Let's look at the data:
pd.options.display.max_rows = 100
by_bmi = insurance.sort_values(by="bmi")
data = by_bmi[by_bmi.smoke_yes == 1][((28 <= by_bmi.bmi) & (by_bmi.bmi <= 32))]
data[["age", "male", "bmi", "children", "region", "charges", "residuals"]]
We can see the break exactly at $BMI=30$. It seems incredibly strange that diseases just magically know that your BMI is over 30 and you smoke and therefore you get more of them and your healthcare charges go up.
Could it be as simple as the insurance company is just plain charging more for smokers with a high BMI? Let's create a dummy variable:
insurance["bmi_above_30"] = insurance.bmi.apply(lambda bmi: 1 if bmi > 30.0 else 0)
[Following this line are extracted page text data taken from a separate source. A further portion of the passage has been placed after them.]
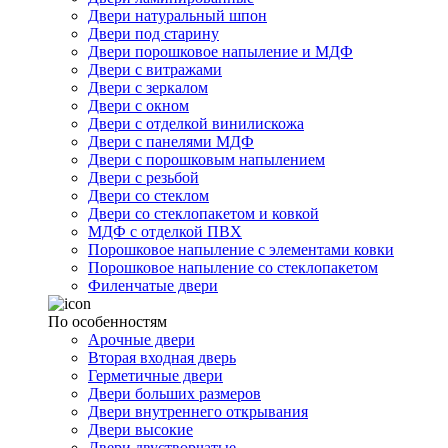
Двери натуральный шпон
Двери под старину
Двери порошковое напыление и МДФ
Двери с витражами
Двери с зеркалом
Двери с окном
Двери с отделкой винилискожа
Двери с панелями МДФ
Двери с порошковым напылением
Двери с резьбой
Двери со стеклом
Двери со стеклопакетом и ковкой
МДФ с отделкой ПВХ
Порошковое напыление с элементами ковки
Порошковое напыление со стеклопакетом
Филенчатые двери
По особенностям
Арочные двери
Вторая входная дверь
Герметичные двери
Двери больших размеров
Двери внутреннего открывания
Двери высокие
Двери двустворчатые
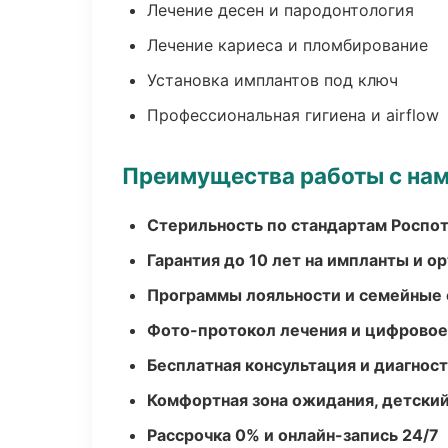
Лечение десен и пародонтология
Лечение кариеса и пломбирование
Установка имплантов под ключ
Профессиональная гигиена и airflow
Преимущества работы с на
Стерильность по стандартам Роспо
Гарантия до 10 лет на импланты и 
Программы лояльности и семейные 
Фото-протокол лечения и цифровое
Бесплатная консультация и диагнос
Комфортная зона ожидания, детский
Рассрочка 0% и онлайн-запись 24/7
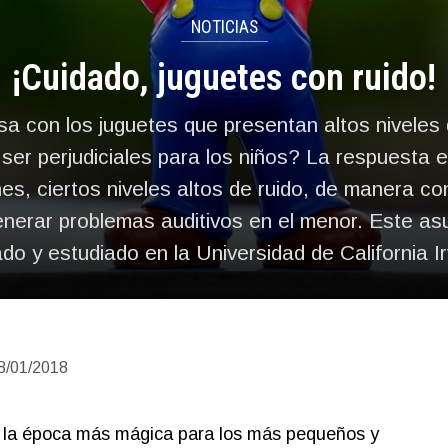
NOTICIAS
¡Cuidado, juguetes con ruido!
a con los juguetes que presentan altos niveles 
ser perjudiciales para los niños? La respuesta 
es, ciertos niveles altos de ruido, de manera co
nerar problemas auditivos en el menor. Este as
ado y estudiado en la Universidad de California Ir
8/01/2018
, la época más mágica para los más pequeños y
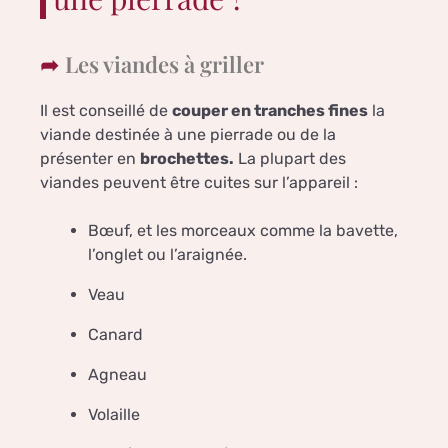
Les viandes à griller
Il est conseillé de
couper en tranches fines
la
viande destinée à une pierrade ou de la
présenter en
brochettes.
La plupart des
viandes peuvent être cuites sur l’appareil :
Bœuf, et les morceaux comme la bavette,
l’onglet ou l’araignée.
Veau
Canard
Agneau
Volaille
model = "charges ~ age_sq + male + bmi + smoke_yes + smoke_yes:bmi + children + bmi_above_30"
result9 = models.bootstrap_linear_regression(model, data=insurance)
models.describe_bootstrap_lr(result9)
residuals9 = plot_residuals(result9, ["age", "bmi", "children"])
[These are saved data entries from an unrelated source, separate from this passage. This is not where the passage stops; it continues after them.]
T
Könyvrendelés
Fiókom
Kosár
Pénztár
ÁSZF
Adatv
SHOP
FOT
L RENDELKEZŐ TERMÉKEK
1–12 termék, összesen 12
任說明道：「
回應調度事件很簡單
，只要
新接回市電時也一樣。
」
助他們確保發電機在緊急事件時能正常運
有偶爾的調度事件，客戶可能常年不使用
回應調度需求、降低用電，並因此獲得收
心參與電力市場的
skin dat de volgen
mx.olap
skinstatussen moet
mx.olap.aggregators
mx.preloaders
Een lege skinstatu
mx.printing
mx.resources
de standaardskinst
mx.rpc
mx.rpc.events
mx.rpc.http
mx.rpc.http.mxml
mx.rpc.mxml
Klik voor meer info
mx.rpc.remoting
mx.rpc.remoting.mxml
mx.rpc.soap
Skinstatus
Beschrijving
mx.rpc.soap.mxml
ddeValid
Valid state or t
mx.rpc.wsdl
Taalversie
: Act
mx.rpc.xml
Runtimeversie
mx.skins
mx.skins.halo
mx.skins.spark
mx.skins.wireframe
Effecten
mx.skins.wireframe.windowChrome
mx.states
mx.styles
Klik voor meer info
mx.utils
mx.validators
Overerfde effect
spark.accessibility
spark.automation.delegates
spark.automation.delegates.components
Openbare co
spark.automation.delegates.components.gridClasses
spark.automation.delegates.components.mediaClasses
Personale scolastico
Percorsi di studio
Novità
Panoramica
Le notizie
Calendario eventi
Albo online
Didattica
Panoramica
This just breaks up both "bands. We did observe that this only happens to smokers. Let's change this to an interactin term with smoke_yes:
model = "charges ~ age_sq + male + bmi + smoke_yes + smoke_yes:bmi + children + smoke_yes:bmi_above_30"
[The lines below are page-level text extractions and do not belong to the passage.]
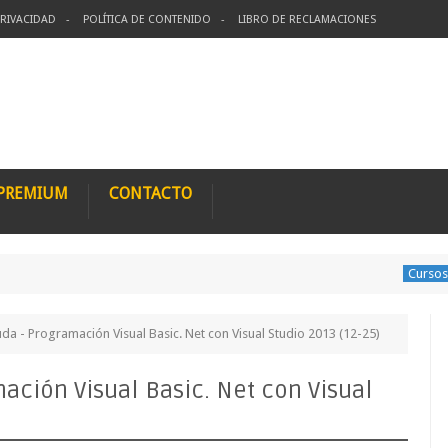
PRIVACIDAD
POLÍTICA DE CONTENIDO
LIBRO DE RECLAMACIONES
 PREMIUM
CONTACTO
Cursos premiu
da - Programación Visual Basic. Net con Visual Studio 2013 (12-25)
ación Visual Basic. Net con Visual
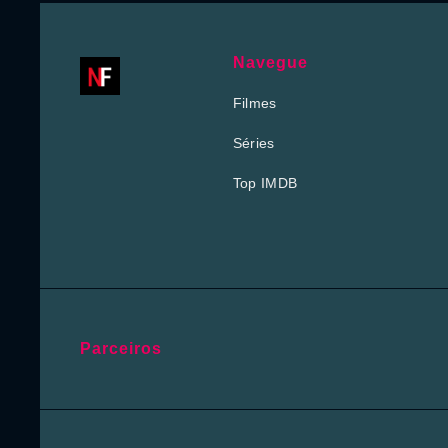
Navegue
Filmes
Séries
Top IMDB
Parceiros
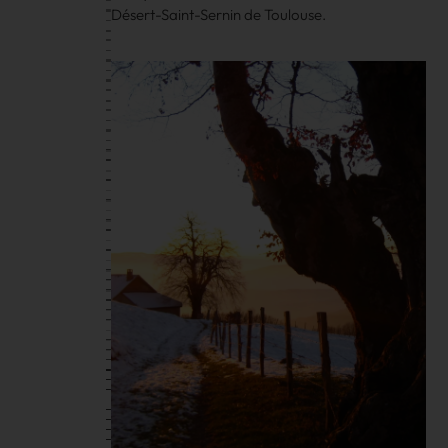
Désert-Saint-Sernin de Toulouse.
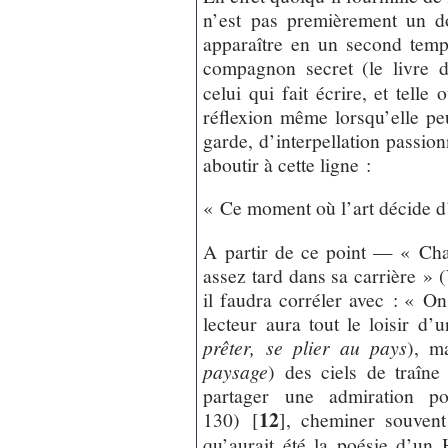
n’est pas premièrement un d
apparaître en un second temp
compagnon secret (le livre d
celui qui fait écrire, et telle 
réflexion même lorsqu’elle pe
garde, d’interpellation passion
aboutir à cette ligne :
« Ce moment où l’art décide d
A partir de ce point — « Chac
assez tard dans sa carrière » 
il faudra corréler avec : « On
lecteur aura tout le loisir d’
prêter, se plier au pays
), m
paysage
) des ciels de traîne
partager une admiration p
12
130)
[
]
, cheminer souvent
qu’aurait été la poésie d’un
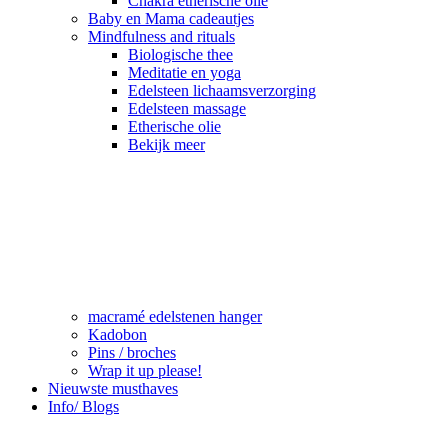
Chakra etherische olie
Baby en Mama cadeautjes
Mindfulness and rituals
Biologische thee
Meditatie en yoga
Edelsteen lichaamsverzorging
Edelsteen massage
Etherische olie
Bekijk meer
macramé edelstenen hanger
Kadobon
Pins / broches
Wrap it up please!
Nieuwste musthaves
Info/ Blogs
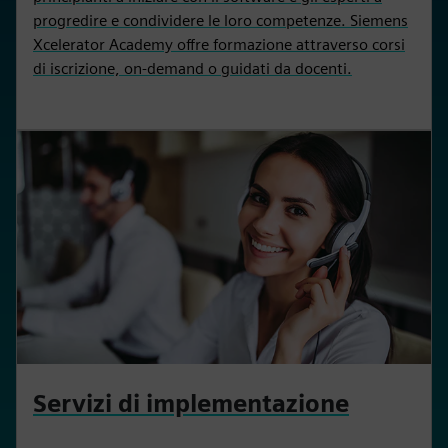
progredire e condividere le loro competenze. Siemens
Xcelerator Academy offre formazione attraverso corsi
di iscrizione, on-demand o guidati da docenti.
Servizi di implementazione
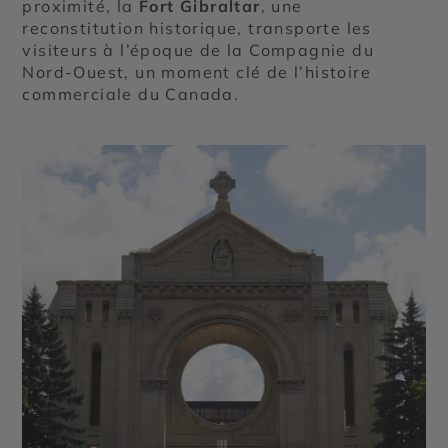
proximité, la
Fort Gibraltar
, une
reconstitution historique, transporte les
visiteurs à l’époque de la Compagnie du
Nord-Ouest, un moment clé de l’histoire
commerciale du Canada.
result10 = models.bootstrap_linear_regression(model, data=insurance)
models.describe_bootstrap_lr(result10)
residuals10 = plot_residuals(result10, ["age", "bmi", "children"])
Wow, that seems to be the case. Now we get all kinds of interesting things falling out of the model.
- age is positive; this is expected.
- male is negative; if you correct for BMI and smoking, you're not getting charged more for being male.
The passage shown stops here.